Continuous Wigner-Mott transition at ν=1/5
T. G. Kiely and Debanjan Chowdhury, preprint
Using infinite matrix product states (iMPS), we study the quantum flucutation-induced (zero-temperature) phase transition between a Wigner-Mott (WM) insulator and a metallic Fermi liquid at electronic filling ν=1/5 (corresponding to a total filling of 2/5). This particular WM insulator has both a spin and a charge gap, making it particularly amenable to study using an iMPS ansatz. On a two-leg-ladder geometry, we find that there is an intermediate gapless phase between the WM insulator and the gapless Luttinger liquid – a Luther-Emery liquid.
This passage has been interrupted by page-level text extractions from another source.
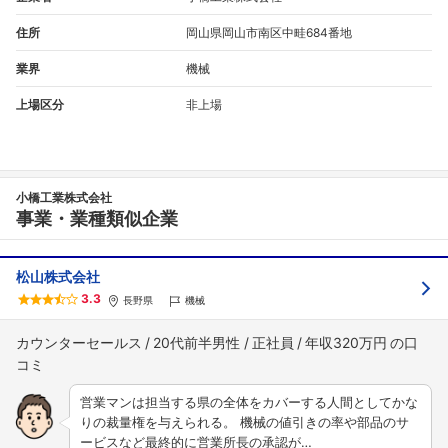
住所
岡山県岡山市南区中畦684番地
業界
機械
上場区分
非上場
小橋工業株式会社
事業・業種類似企業
松山株式会社
3.3
長野県
機械
カウンターセールス
20代前半男性
正社員
年収320万円
営業マンは担当する県の全体をカバーする人間としてかな
りの裁量権を与えられる。 機械の値引きの率や部品のサ
ービスなど最終的に営業所長の承認が…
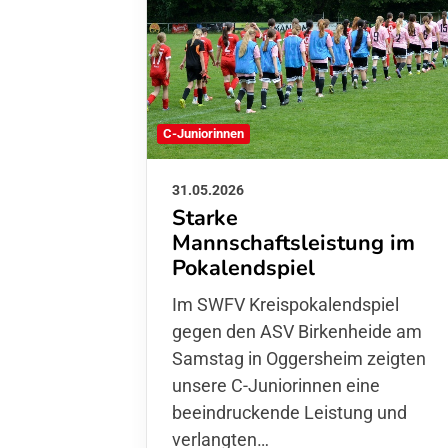
C-Juniorinnen
31.05.2026
Starke
Mannschaftsleistung im
Pokalendspiel
Im SWFV Kreispokalendspiel
gegen den ASV Birkenheide am
Samstag in Oggersheim zeigten
unsere C-Juniorinnen eine
beeindruckende Leistung und
verlangten…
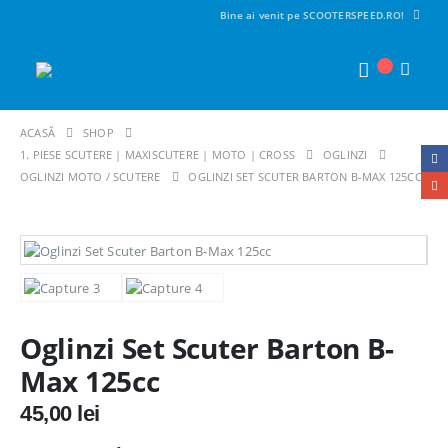
Bine ai venit pe SCOOTERSPEED.RO!
ACASĂ
SHOP
1. PIESE SCUTERE | MAXISCUTERE | MOTO | CROSS
OGLINZI
OGLINZI MOTO / SCUTERE
OGLINZI SET SCUTER BARTON B-MAX 125CC
Oglinzi Set Scuter Barton B-
Max 125cc
45,00
lei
This state is a one-dimensional analogue to a fluctuating superconductor: there is no gap to 2-particle Cooper pair excitations, but the single-electron excitation is gapped. This state often arises due to an attractive interaction. Here, we believe that this occurs due to residual pairing between spins in the WM insulating phase. On the five-leg cylinder, we find a direct transition between the Wigner-Mott and Fermi liquid phases. We argue that this transition is continuous due to a scaling collapse in the vicinity of the critical point. As the spin and charge gaps vanish simultaneously, the existence of a continuous transition is necessarily beyond the Landau-Ginzburg paradigm.